- Records for the task -
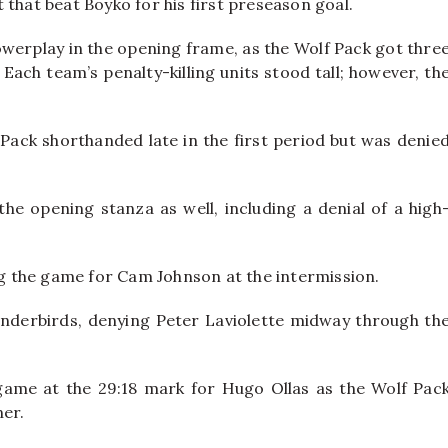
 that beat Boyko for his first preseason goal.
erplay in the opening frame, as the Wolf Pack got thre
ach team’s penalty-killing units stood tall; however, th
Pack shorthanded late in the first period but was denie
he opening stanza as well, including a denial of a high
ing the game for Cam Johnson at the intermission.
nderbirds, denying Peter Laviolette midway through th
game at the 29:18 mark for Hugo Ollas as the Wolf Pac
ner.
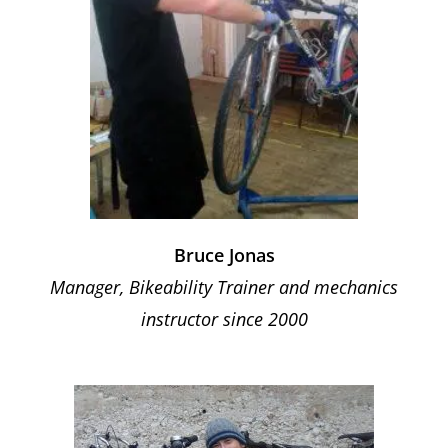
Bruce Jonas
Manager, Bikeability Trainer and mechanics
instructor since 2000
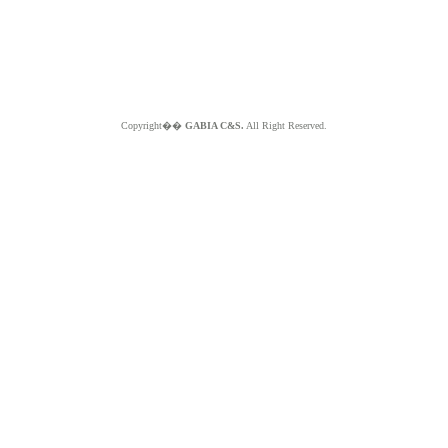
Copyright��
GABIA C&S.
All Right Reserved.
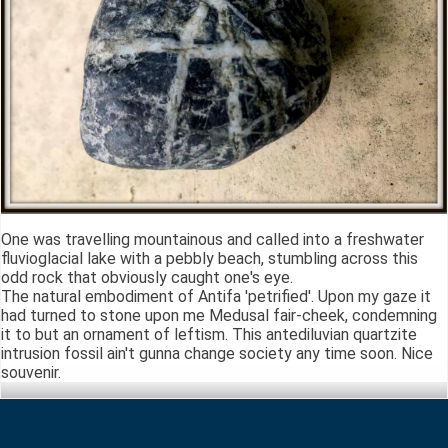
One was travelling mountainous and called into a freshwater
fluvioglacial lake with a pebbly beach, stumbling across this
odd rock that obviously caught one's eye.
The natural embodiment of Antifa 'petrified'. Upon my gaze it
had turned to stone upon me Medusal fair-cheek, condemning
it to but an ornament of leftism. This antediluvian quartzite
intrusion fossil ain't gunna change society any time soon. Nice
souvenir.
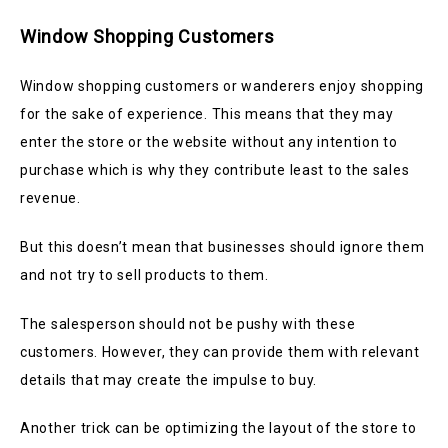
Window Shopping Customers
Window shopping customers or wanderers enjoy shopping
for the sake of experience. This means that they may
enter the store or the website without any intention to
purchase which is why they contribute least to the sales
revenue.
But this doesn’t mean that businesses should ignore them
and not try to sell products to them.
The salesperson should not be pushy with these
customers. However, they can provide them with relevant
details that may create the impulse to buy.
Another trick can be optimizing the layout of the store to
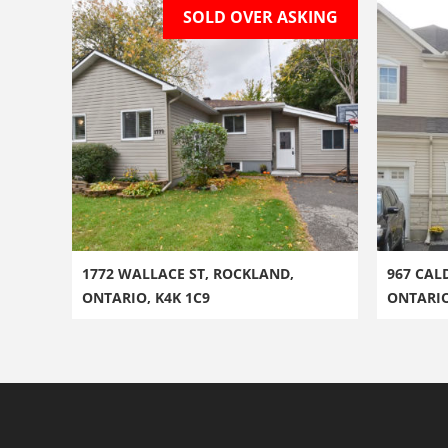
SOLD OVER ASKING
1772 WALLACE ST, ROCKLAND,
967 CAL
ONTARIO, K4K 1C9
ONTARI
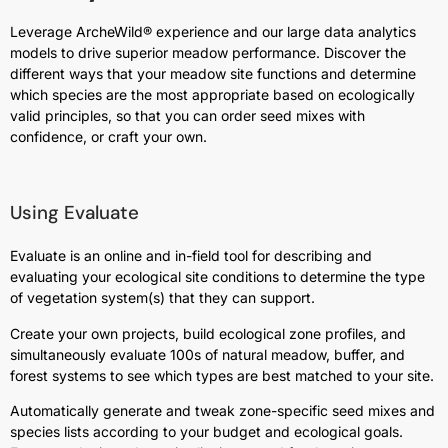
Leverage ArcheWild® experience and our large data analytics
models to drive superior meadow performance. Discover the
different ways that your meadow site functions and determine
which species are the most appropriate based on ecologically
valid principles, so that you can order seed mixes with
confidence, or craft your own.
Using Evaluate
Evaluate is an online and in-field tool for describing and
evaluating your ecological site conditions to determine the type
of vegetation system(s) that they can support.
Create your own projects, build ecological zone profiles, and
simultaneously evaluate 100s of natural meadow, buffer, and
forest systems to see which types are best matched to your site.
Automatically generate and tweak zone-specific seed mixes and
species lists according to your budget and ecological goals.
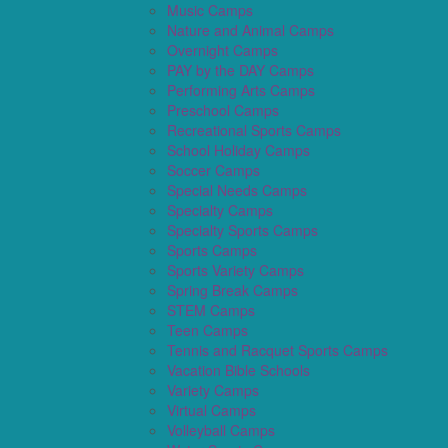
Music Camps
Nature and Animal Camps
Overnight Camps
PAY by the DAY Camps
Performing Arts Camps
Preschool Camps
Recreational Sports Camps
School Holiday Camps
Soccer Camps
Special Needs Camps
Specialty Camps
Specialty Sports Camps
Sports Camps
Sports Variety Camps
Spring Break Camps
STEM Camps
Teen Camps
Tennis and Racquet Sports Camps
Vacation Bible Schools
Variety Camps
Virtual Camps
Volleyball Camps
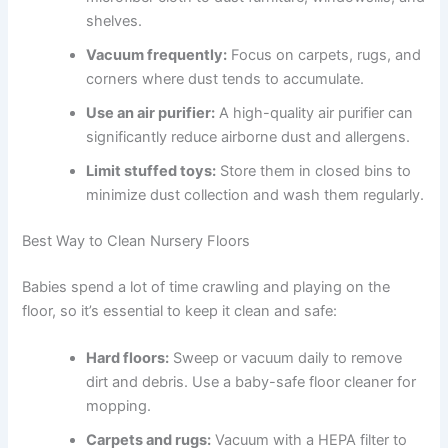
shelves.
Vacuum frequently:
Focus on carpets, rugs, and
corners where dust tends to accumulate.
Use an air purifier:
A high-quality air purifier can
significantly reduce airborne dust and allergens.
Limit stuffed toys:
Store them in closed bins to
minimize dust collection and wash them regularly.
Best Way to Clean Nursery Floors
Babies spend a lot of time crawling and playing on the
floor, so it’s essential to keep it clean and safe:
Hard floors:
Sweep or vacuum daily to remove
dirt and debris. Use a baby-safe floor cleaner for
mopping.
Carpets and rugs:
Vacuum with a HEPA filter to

- What is being asked -
Copy all lines from the entries that contain the word "seed".

- The completed task -
valid principles, so that you can order seed mixes with
Automatically generate and tweak zone-specific seed mixes and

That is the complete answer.